§ What to produce
Print the data below exactly as it stands, and keep the pictures out.

********************

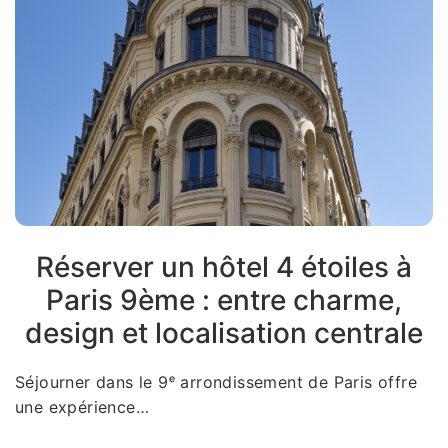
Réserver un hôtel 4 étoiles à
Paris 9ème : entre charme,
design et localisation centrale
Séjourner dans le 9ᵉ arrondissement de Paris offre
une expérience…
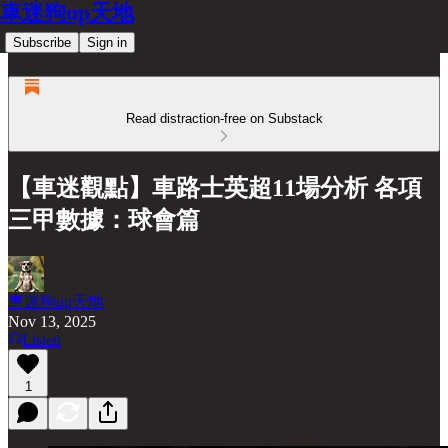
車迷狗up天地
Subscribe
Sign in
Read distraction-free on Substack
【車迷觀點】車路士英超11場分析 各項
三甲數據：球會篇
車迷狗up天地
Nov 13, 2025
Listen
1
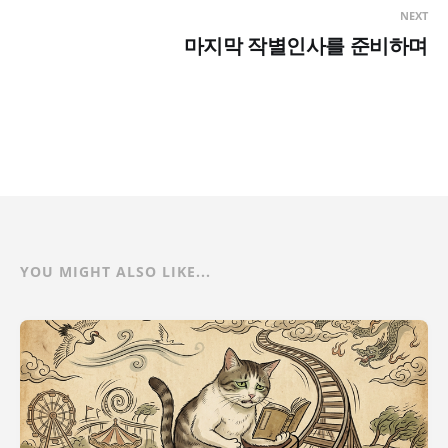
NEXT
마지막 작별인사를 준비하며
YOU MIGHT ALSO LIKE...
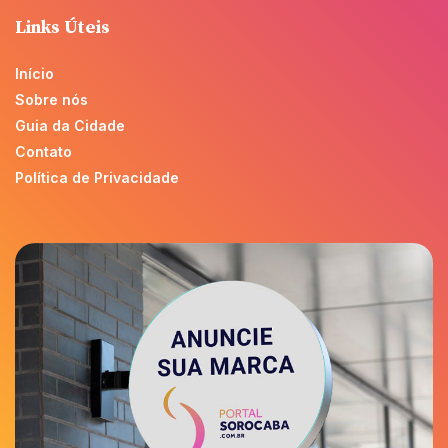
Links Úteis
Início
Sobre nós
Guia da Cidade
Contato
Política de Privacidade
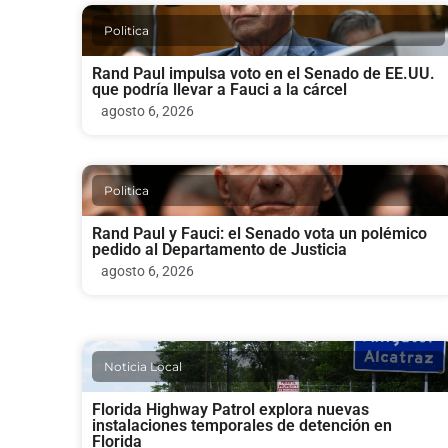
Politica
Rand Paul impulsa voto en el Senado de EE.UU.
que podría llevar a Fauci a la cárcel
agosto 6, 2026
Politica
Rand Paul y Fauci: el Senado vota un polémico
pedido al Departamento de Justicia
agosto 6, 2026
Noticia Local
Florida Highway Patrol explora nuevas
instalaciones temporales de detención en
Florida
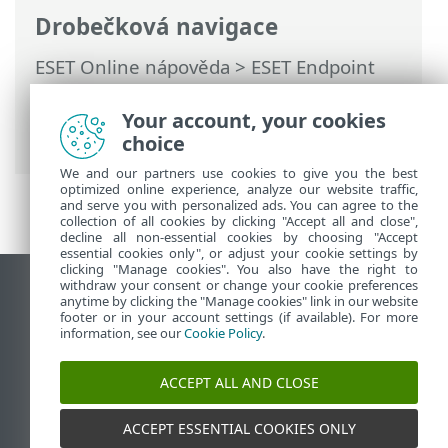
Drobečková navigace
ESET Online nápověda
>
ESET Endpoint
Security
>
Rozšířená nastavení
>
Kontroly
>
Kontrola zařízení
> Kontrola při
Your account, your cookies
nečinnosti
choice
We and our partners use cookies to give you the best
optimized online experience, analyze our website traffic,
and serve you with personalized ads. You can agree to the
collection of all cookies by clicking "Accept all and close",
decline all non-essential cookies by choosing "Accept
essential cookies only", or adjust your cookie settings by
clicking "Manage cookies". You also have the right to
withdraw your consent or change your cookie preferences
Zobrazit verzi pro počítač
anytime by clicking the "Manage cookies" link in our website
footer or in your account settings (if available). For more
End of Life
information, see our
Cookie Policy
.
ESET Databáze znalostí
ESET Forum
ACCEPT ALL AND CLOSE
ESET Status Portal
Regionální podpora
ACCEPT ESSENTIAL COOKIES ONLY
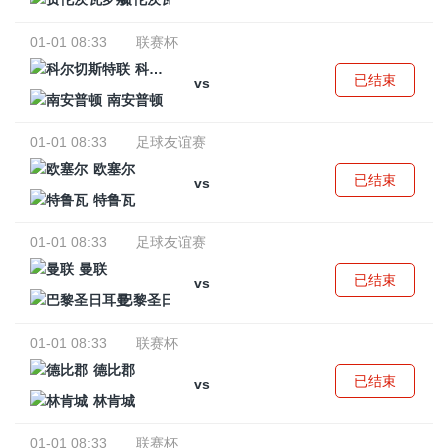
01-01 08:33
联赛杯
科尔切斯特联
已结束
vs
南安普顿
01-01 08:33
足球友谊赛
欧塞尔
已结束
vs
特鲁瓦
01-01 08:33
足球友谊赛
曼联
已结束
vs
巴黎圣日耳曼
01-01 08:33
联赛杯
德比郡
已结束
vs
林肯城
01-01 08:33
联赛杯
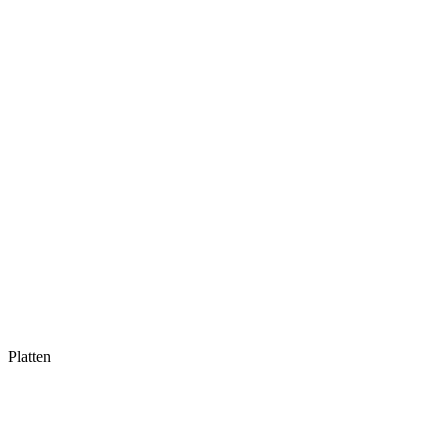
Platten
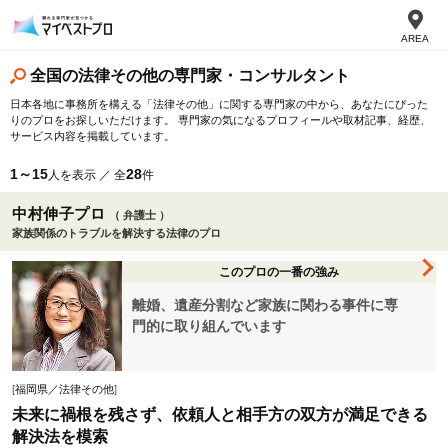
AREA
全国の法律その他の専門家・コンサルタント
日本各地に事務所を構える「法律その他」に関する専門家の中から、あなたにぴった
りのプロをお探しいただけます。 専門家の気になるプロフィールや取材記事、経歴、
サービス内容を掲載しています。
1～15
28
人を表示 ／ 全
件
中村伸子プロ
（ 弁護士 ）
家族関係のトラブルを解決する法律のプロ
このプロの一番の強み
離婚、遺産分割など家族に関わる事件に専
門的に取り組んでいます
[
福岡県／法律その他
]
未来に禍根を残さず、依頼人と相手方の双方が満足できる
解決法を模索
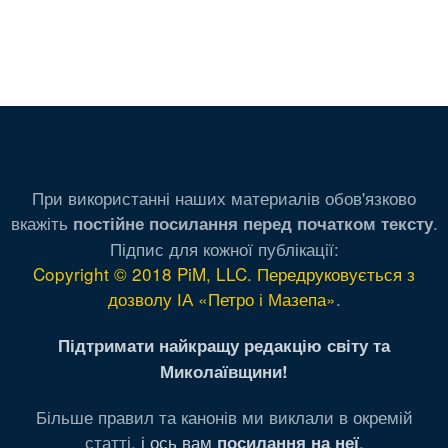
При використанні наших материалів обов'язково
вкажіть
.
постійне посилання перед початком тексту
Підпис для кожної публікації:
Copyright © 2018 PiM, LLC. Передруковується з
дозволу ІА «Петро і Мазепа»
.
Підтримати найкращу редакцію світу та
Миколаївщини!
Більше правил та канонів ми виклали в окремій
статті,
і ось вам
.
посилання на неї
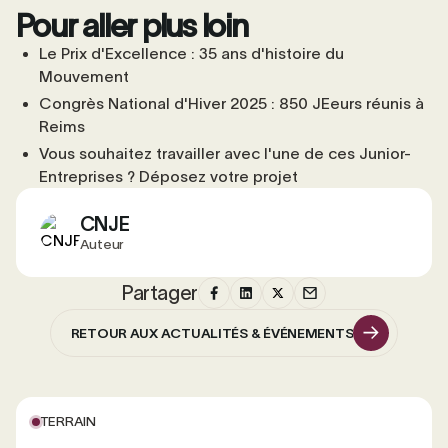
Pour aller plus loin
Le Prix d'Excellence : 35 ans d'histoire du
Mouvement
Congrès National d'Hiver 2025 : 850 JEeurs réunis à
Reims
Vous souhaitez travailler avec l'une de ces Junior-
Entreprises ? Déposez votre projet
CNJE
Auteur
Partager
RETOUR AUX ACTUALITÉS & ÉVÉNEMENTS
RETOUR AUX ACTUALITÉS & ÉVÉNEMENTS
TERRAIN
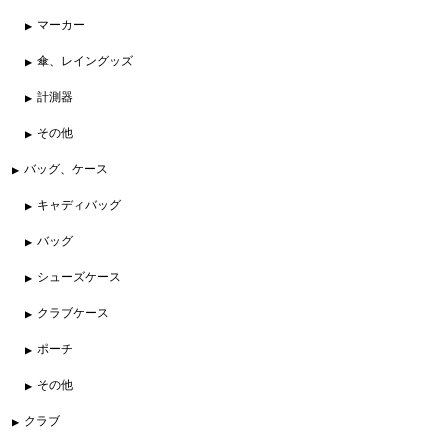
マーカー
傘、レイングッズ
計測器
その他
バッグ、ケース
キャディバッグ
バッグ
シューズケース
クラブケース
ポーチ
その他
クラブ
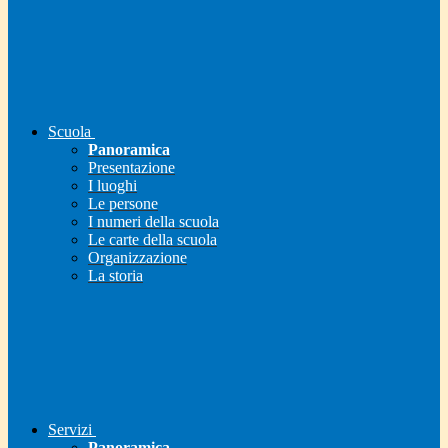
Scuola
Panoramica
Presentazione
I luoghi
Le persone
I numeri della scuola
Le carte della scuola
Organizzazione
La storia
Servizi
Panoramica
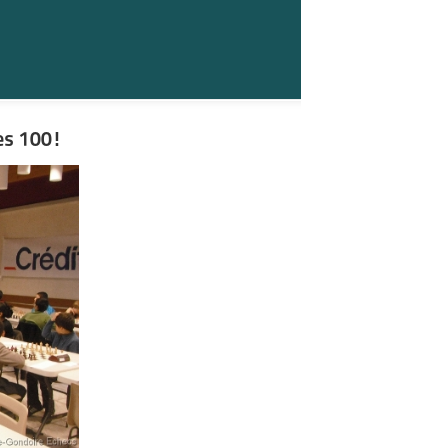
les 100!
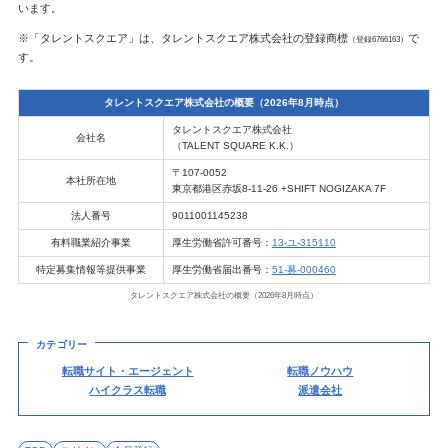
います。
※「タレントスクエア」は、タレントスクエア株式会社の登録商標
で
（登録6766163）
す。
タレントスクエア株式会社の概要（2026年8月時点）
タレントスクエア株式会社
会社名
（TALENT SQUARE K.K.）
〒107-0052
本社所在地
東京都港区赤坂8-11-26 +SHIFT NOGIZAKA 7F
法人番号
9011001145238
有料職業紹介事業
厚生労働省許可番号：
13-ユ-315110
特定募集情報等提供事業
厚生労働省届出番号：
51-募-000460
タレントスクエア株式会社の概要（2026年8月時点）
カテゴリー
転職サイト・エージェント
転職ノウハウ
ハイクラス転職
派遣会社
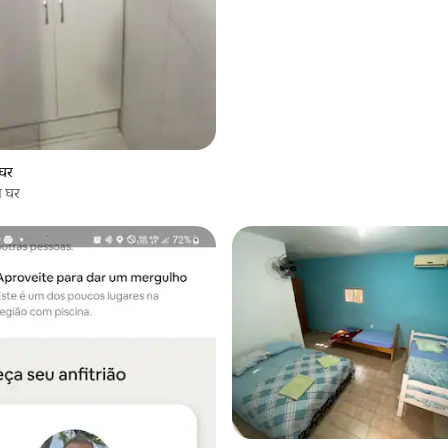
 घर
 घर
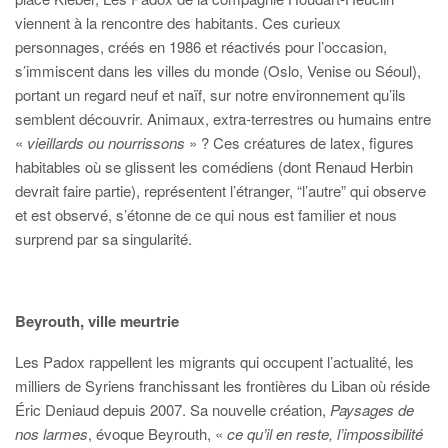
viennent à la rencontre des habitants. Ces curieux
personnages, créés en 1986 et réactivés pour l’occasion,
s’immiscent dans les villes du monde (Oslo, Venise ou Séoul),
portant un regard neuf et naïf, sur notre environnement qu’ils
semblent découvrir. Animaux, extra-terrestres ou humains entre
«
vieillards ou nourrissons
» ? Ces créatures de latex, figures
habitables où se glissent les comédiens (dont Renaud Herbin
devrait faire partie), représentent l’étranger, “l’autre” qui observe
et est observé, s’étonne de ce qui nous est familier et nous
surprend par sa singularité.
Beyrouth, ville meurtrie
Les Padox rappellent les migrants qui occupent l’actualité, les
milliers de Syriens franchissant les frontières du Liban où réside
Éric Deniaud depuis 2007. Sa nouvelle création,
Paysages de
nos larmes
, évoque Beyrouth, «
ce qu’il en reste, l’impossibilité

********************

§ Exercise solution
Réserver un hôtel 4 étoiles à
Paris 9ème : entre charme,
design et localisation centrale
Séjourner dans le 9ᵉ arrondissement de Paris offre
une expérience…
車迷狗up天地
Subscribe
Sign in
Read distraction-free on Substack
【車迷觀點】車路士英超11場分析 各項
三甲數據：球會篇
車迷狗up天地
Nov 13, 2025
Listen
1
NEXT
마지막 작별인사를 준비하며
YOU MIGHT ALSO LIKE...
Links Úteis
Início
Sobre nós
Guia da Cidade
Contato
Política de Privacidade
Politica
Rand Paul impulsa voto en el Senado de EE.UU.
que podría llevar a Fauci a la cárcel
agosto 6, 2026
Politica
Rand Paul y Fauci: el Senado vota un polémico
pedido al Departamento de Justicia
agosto 6, 2026
Noticia Local
Florida Highway Patrol explora nuevas
instalaciones temporales de detención en
Florida
Drobečková navigace
ESET Online nápověda
>
ESET Endpoint
Security
>
Rozšířená nastavení
>
Kontroly
>
Kontrola zařízení
> Kontrola při
Your account, your cookies
nečinnosti
choice
We and our partners use cookies to give you the best
optimized online experience, analyze our website traffic,
and serve you with personalized ads. You can agree to the
collection of all cookies by clicking "Accept all and close",
decline all non-essential cookies by choosing "Accept
essential cookies only", or adjust your cookie settings by
clicking "Manage cookies". You also have the right to
withdraw your consent or change your cookie preferences
Zobrazit verzi pro počítač
anytime by clicking the "Manage cookies" link in our website
footer or in your account settings (if available). For more
End of Life
information, see our
Cookie Policy
.
ESET Databáze znalostí
ESET Forum
ACCEPT ALL AND CLOSE
ESET Status Portal
Regionální podpora
ACCEPT ESSENTIAL COOKIES ONLY
01-01 08:33
联赛杯
科尔切斯特联
已结束
vs
南安普顿
01-01 08:33
足球友谊赛
欧塞尔
已结束
vs
特鲁瓦
01-01 08:33
足球友谊赛
曼联
已结束
vs
巴黎圣日耳曼
01-01 08:33
联赛杯
德比郡
已结束
vs
林肯城
01-01 08:33
联赛杯
Platten
AREA
全国の法律その他の専門家・コンサルタント
日本各地に事務所を構える「法律その他」に関する専門家の中から、あなたにぴった
りのプロをお探しいただけます。 専門家の気になるプロフィールや取材記事、経歴、
サービス内容を掲載しています。
1～15
28
人を表示 ／ 全
件
中村伸子プロ
（ 弁護士 ）
家族関係のトラブルを解決する法律のプロ
このプロの一番の強み
離婚、遺産分割など家族に関わる事件に専
門的に取り組んでいます
[
福岡県／法律その他
]
未来に禍根を残さず、依頼人と相手方の双方が満足できる
解決法を模索
При використанні наших материалів обов'язково
вкажіть
.
постійне посилання перед початком тексту
Підпис для кожної публікації:
Copyright © 2018 PiM, LLC. Передруковується з
дозволу ІА «Петро і Мазепа»
.
Підтримати найкращу редакцію світу та
Миколаївщини!
Більше правил та канонів ми виклали в окремій
статті,
і ось вам
.
посилання на неї
Pour aller plus loin
Le Prix d'Excellence : 35 ans d'histoire du
Mouvement
Congrès National d'Hiver 2025 : 850 JEeurs réunis à
Reims
Vous souhaitez travailler avec l'une de ces Junior-
Entreprises ? Déposez votre projet
CNJE
Auteur
Partager
RETOUR AUX ACTUALITÉS & ÉVÉNEMENTS
RETOUR AUX ACTUALITÉS & ÉVÉNEMENTS
TERRAIN
マーカー
傘、レイングッズ
計測器
その他
バッグ、ケース
キャディバッグ
バッグ
シューズケース
クラブケース
ポーチ
その他
クラブ
Scuola
Panoramica
Presentazione
I luoghi
Le persone
I numeri della scuola
Le carte della scuola
Organizzazione
La storia
Servizi
Panoramica
les 100!
います。
※「タレントスクエア」は、タレントスクエア株式会社の登録商標
で
（登録6766163）
す。
タレントスクエア株式会社の概要（2026年8月時点）
タレントスクエア株式会社
会社名
（TALENT SQUARE K.K.）
〒107-0052
本社所在地
東京都港区赤坂8-11-26 +SHIFT NOGIZAKA 7F
法人番号
9011001145238
有料職業紹介事業
厚生労働省許可番号：
13-ユ-315110
特定募集情報等提供事業
厚生労働省届出番号：
51-募-000460
タレントスクエア株式会社の概要（2026年8月時点）
カテゴリー
転職サイト・エージェント
転職ノウハウ
ハイクラス転職
派遣会社
 घर
 घर
viennent à la rencontre des habitants. Ces curieux
personnages, créés en 1986 et réactivés pour l’occasion,
s’immiscent dans les villes du monde (Oslo, Venise ou Séoul),
portant un regard neuf et naïf, sur notre environnement qu’ils
semblent découvrir. Animaux, extra-terrestres ou humains entre
«
vieillards ou nourrissons
» ? Ces créatures de latex, figures
habitables où se glissent les comédiens (dont Renaud Herbin
devrait faire partie), représentent l’étranger, “l’autre” qui observe
et est observé, s’étonne de ce qui nous est familier et nous
surprend par sa singularité.
Beyrouth, ville meurtrie
Les Padox rappellent les migrants qui occupent l’actualité, les
milliers de Syriens franchissant les frontières du Liban où réside
Éric Deniaud depuis 2007. Sa nouvelle création,
Paysages de
nos larmes
, évoque Beyrouth, «
ce qu’il en reste, l’impossibilité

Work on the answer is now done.